== Segment start ==
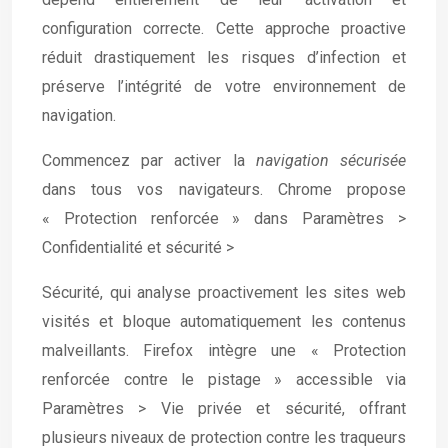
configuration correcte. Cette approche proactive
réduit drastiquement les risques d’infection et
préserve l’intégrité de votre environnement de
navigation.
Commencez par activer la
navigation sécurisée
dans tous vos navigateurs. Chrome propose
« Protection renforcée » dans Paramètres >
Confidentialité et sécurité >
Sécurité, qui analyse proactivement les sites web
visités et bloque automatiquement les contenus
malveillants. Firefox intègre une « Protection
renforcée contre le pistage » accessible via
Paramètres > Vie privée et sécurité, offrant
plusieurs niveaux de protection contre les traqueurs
== Segment end ==
== Segment start ==
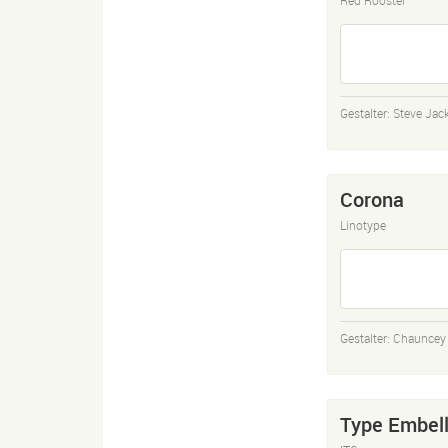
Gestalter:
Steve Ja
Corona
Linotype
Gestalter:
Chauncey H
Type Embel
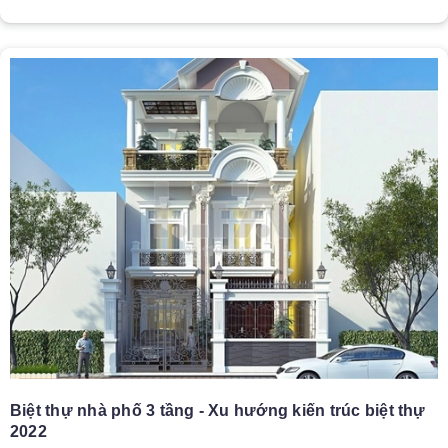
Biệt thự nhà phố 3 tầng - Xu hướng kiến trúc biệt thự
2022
== Segment end ==
Everything above from the line containing "configuration correcte. Cette" down to the line containing "plusieurs niveaux de" is to be transcribed exactly, with both of those lines included and nothing else added.

configuration correcte. Cette approche proactive
réduit drastiquement les risques d’infection et
préserve l’intégrité de votre environnement de
navigation.
Commencez par activer la
navigation sécurisée
dans tous vos navigateurs. Chrome propose
« Protection renforcée » dans Paramètres >
Confidentialité et sécurité >
Sécurité, qui analyse proactivement les sites web
visités et bloque automatiquement les contenus
malveillants. Firefox intègre une « Protection
renforcée contre le pistage » accessible via
Paramètres > Vie privée et sécurité, offrant
plusieurs niveaux de protection contre les traqueurs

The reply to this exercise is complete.